The Cairo Bats group has been working together for four years and currently consists of the artists Mai Al Shazly, Nadia Mounier, Hagar Masoud, Omneia Naguib, Yvonne Buchheim, Magdalena Kallenberger.
APERTURE, Issue 224, Dispatches: Cairo
By Ismail Fayed
"Act 1: The Roof becomes a visual exploration of places fraught with disorder, informality, organic forms, and the marginalized of society. The play on darkness and light, the ambiguous choreography, and the bodies that situate themselves in relationship to the city itself, as well as to its history both past and present, make for an artistic vision that confronts Cairo, investigating possibilities of engagement beyond the limits of chaos.”

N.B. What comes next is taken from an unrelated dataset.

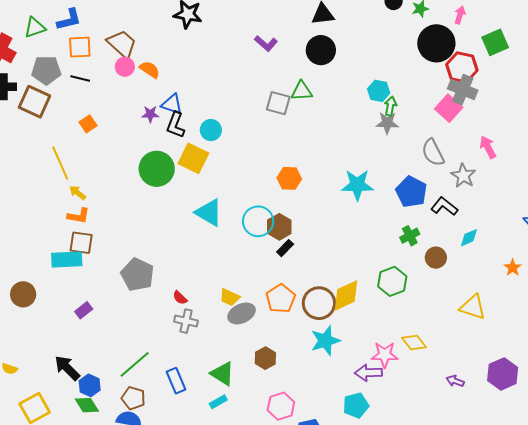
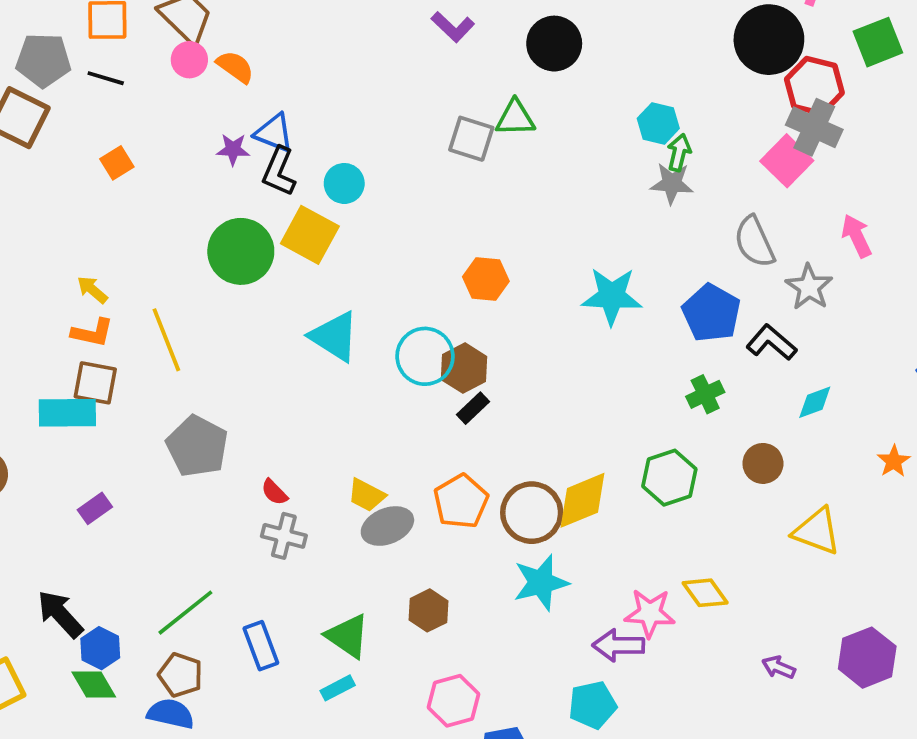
yellow line: (60, 163) -> (166, 340), moved
brown circle: (436, 258) -> (763, 463), moved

Documentary photography | 2015
On August 20، 1953, the French Resident General forced King of Morocco Mohammed V into exile on Corsica for his political actions. In protest against the exile of the political and religious leader, Moroccans went to the streets and there were bloody riots throughout the Kingdom, calling for the immediate return of the Sultan. People were more than ever attached to their King. The nationalists' claim that the reflection of King Mohammed V's face could be seen in the moon spread throughout the Moroccan territory. This myth consolidated the legitimacy of the Sultan even in the farthest regions of the Kingdom. The Sultan became the epitome of Moroccan nationalism. The consensus of such myth stems from the fact that those who did not see Muhammad V in the moon, can not breach the majority, fearing to be considered traitors.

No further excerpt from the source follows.